• **Problem details**
Please write out exactly the lines of the data below from the line holding "Singles Week 100€ Mindestbestellwert…" through the line holding "Update 1 tahun yang lalu", and leave out the rest.
The input Block Start
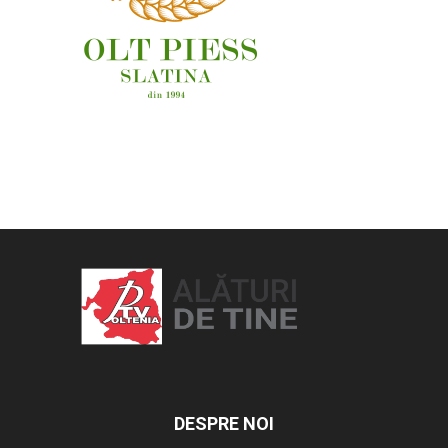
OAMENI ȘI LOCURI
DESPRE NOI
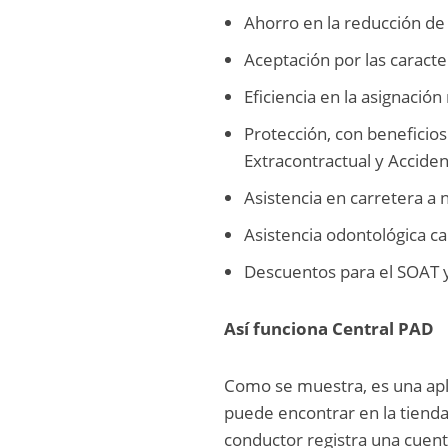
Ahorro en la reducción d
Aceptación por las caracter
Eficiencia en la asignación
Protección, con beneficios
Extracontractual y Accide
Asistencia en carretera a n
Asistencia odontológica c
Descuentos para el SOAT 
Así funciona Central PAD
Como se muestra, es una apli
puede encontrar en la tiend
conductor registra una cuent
The input Block End
The input Block Start
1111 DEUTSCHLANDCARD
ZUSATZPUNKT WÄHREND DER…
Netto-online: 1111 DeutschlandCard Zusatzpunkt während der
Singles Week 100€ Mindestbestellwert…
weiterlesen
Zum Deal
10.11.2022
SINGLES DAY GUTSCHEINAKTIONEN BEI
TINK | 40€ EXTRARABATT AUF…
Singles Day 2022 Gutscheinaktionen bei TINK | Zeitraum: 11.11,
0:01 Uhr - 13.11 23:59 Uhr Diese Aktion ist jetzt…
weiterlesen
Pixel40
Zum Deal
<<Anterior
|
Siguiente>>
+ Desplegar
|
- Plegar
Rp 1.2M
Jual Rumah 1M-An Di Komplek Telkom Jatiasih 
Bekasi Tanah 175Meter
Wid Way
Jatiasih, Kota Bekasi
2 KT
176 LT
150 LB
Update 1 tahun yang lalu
The input Block End
• **Output of the exercise**
Singles Week 100€ Mindestbestellwert…
weiterlesen
Zum Deal
10.11.2022
SINGLES DAY GUTSCHEINAKTIONEN BEI
TINK | 40€ EXTRARABATT AUF…
Singles Day 2022 Gutscheinaktionen bei TINK | Zeitraum: 11.11,
0:01 Uhr - 13.11 23:59 Uhr Diese Aktion ist jetzt…
weiterlesen
Pixel40
Zum Deal
<<Anterior
|
Siguiente>>
+ Desplegar
|
- Plegar
Rp 1.2M
Jual Rumah 1M-An Di Komplek Telkom Jatiasih 
Bekasi Tanah 175Meter
Wid Way
Jatiasih, Kota Bekasi
2 KT
176 LT
150 LB
Update 1 tahun yang lalu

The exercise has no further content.